Algorithm Selection: Identify the most suitable optimization algorithm between gradient-based numerical optimization algorithms (i.e., sequential quadratic programming (SQP)) and various modern heuristic optimization techniques (i.e., simulated annealing (SA) or genetic algorithms (GA)) for their design problem and use it to find the optimal design for a single objective of their choice.
Critical Analysis: Critically evaluate and interpret analysis and optimization results, including sensitivity analysis and exploration of performance, cost and risk tradeoffs.
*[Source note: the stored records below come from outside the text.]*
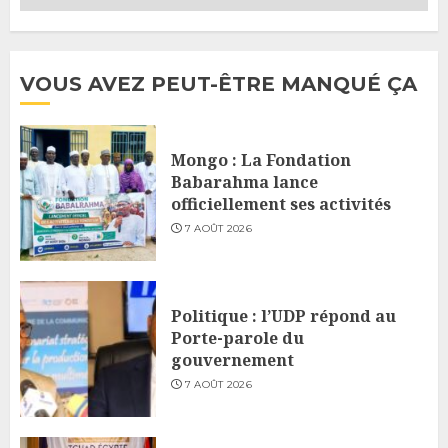
VOUS AVEZ PEUT-ÊTRE MANQUÉ ÇA
Mongo : La Fondation
Babarahma lance
officiellement ses activités
7 AOÛT 2026
Politique : l’UDP répond au
Porte-parole du
gouvernement
7 AOÛT 2026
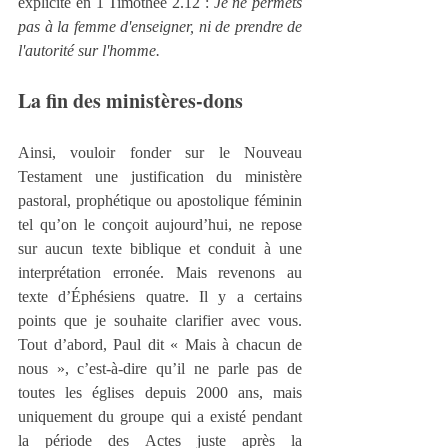
explicite en 1 Timothée 2.12 : 
Je ne permets 
pas à la femme d'enseigner, ni de prendre de 
l'autorité sur l'homme.
La fin des ministères-dons
Ainsi, vouloir fonder sur le Nouveau 
Testament une justification du ministère 
pastoral, prophétique ou apostolique féminin 
tel qu’on le conçoit aujourd’hui, ne repose 
sur aucun texte biblique et conduit à une 
interprétation erronée. Mais revenons au 
texte d’Éphésiens quatre. Il y a certains 
points que je souhaite clarifier avec vous. 
Tout d’abord, Paul dit « Mais à chacun de 
nous », c’est-à-dire qu’il ne parle pas de 
toutes les églises depuis 2000 ans, mais 
uniquement du groupe qui a existé pendant 
la période des Actes juste après la 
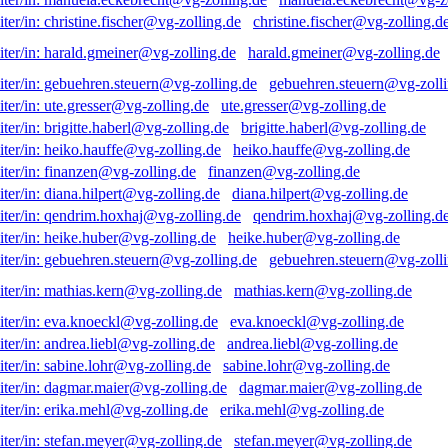
christine.fischer@vg-zolling.d
harald.gmeiner@vg-zolling.de
gebuehren.steuern@vg-zolli
ute.gresser@vg-zolling.de
brigitte.haberl@vg-zolling.de
heiko.hauffe@vg-zolling.de
finanzen@vg-zolling.de
diana.hilpert@vg-zolling.de
qendrim.hoxhaj@vg-zolling.d
heike.huber@vg-zolling.de
gebuehren.steuern@vg-zolli
mathias.kern@vg-zolling.de
eva.knoeckl@vg-zolling.de
andrea.liebl@vg-zolling.de
sabine.lohr@vg-zolling.de
dagmar.maier@vg-zolling.de
erika.mehl@vg-zolling.de
stefan.meyer@vg-zolling.de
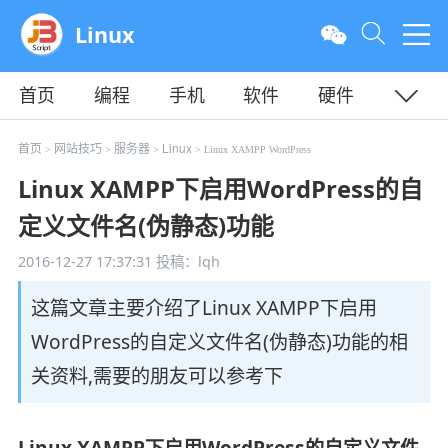
Linux
首页
编程
手机
软件
硬件
教程
平面
服务器
首页
网站技巧
服务器
Linux
>
>
>
> Linux XAMPP WordPress
Linux XAMPP下启用WordPress的自
定义文件名(伪静态)功能
2016-12-27 17:37:31
投稿：lqh
这篇文章主要介绍了Linux XAMPP下启用
WordPress的自定义文件名(伪静态)功能的相
关资料,需要的朋友可以参考下
Linux XAMPP下启用WordPress的自定义文件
Multi-Objective Optimization: Utilize basic concepts of multi-objective optimization, including the conditions for optimality and Pareto front computation techniques, to optimize their design with respect to two objectives of their choice.
Team Project: Work as a team to formulate a realistic engineering design problem, optimize the design for a single objective and multiple competing objectives, and present the results in a final oral presentation and written report.
Course Philosophy
This course is fundamentally different from most traditional university optimization courses which focus mainly on the mathematics and algorithms for search. The focus is equally strong on all three aspects of the problem:
Multidisciplinary Integration: Understanding how different disciplines (structures, aerodynamics, controls, optics, costing, manufacturing, environmental science, marketing, etc.) must be tightly coupled during conceptual and preliminary design of complex new systems and products.
System Design: Developing the ability to design complex engineering systems that are competitive in performance and life-cycle value.
Optimization Tools: Mastering both gradient-based and heuristic optimization techniques for real-world engineering applications.
Technical Skills Covered
- Programming: MATLAB, Python, or R for implementation
- Optimization Algorithms:
- Gradient-based methods (Sequential Quadratic Programming)
- Heuristic methods (Simulated Annealing, Genetic Algorithms)
- Multi-objective Optimization: Pareto front computation and analysis
- Sensitivity Analysis: Understanding design parameter impacts
- System Integration: Managing multidisciplinary model couplings
This course provides students with practical experience in applying MDO principles to real engineering problems, preparing them for careers in advanced engineering design and optimization.